Che fare? Per Barclays si tratta di operare su due fronti: attuare, una buona volta, le riforme e convincere la Bce a giocare un ruolo ancora maggiore di prestatore di ultima istanza. Quanto al primo punto, bisogna intervenire: 
1) sul mercato del lavoro, modificando la contrattazione collettiva in favore di «accordi a livello dell'impresa»; 
2) sulle pensioni, innalzando l'età pensionabile e parificandola per uomini e donne; 
3) sulla pubblica amministrazione, adeguando salari e produttività e promuovendo la mobilità nel lavoro; 
4) liberalizzando gli ordini professionali. 

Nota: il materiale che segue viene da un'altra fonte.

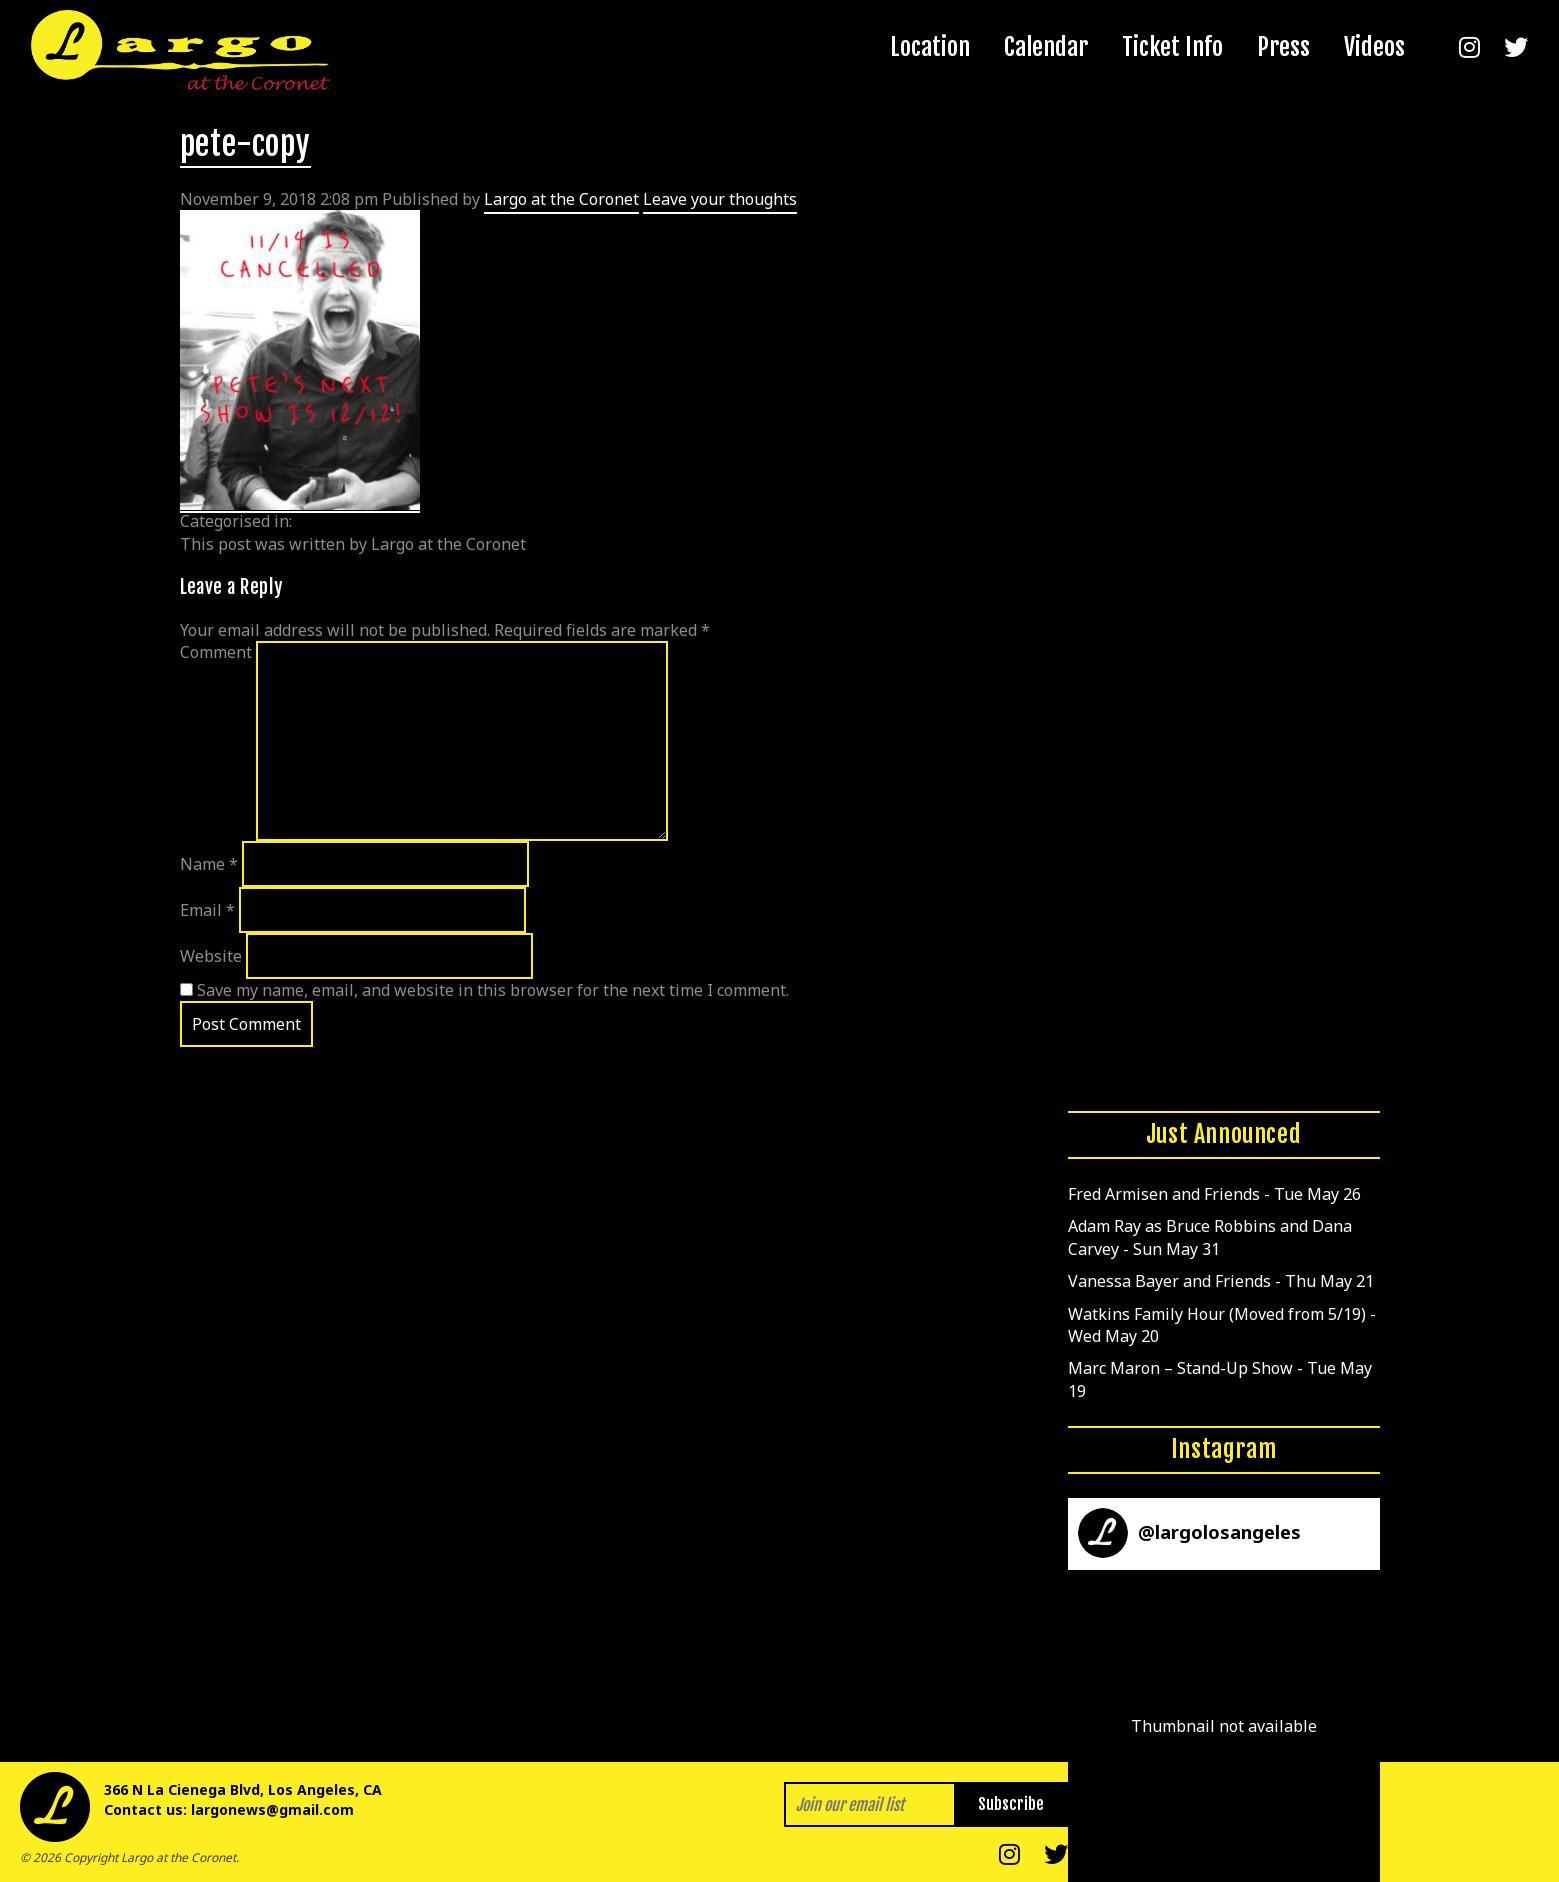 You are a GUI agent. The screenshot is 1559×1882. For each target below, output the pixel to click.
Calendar (1046, 47)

Serve inoltre un «significativo» piano di privatizzazioni dei beni posseduti dallo Stato, con l'obiettivo di riportare il rapporto tra debito pubblico e Pil almeno al 100% nei prossimi 2-3 anni. 
Quanto al ruolo della Bce, l'analisi auspica la creazione di un prestatore di ultima istanza «più efficace» di quello attuale. Il potenziamento dell'EFSF, il fondo salvastati europeo, «è un passo nella direzione giusta», scrive Barclays, ma non è abbastanza. È la Banca centrale europea a dover assumere un ruolo ancora più deciso nel salvataggio dei Paesi in difficoltà, Italia in primis. Perché è l'unica istituzione con un bilancio che glielo consente. 
Perché ciò basti, tuttavia, serve una «soluzione definitiva» alla crisi del debito della Grecia. Oltre a a una classe dirigente che sia almeno in grado di compiere i passi necessari, anche se non sufficienti. Ma «la resistenza politica alle riforme», scrive Barclays in relazione all'Italia, «non sarà facile da vincere; altrimenti le riforme sarebbero già state fatte». Profetico, se si considera che l'analisi è stata condotta prima che la maggioranza si sfaldasse e diventasse a tutti gli effetti minoranza con il voto dell'8 novembre sul rendiconto dello Stato.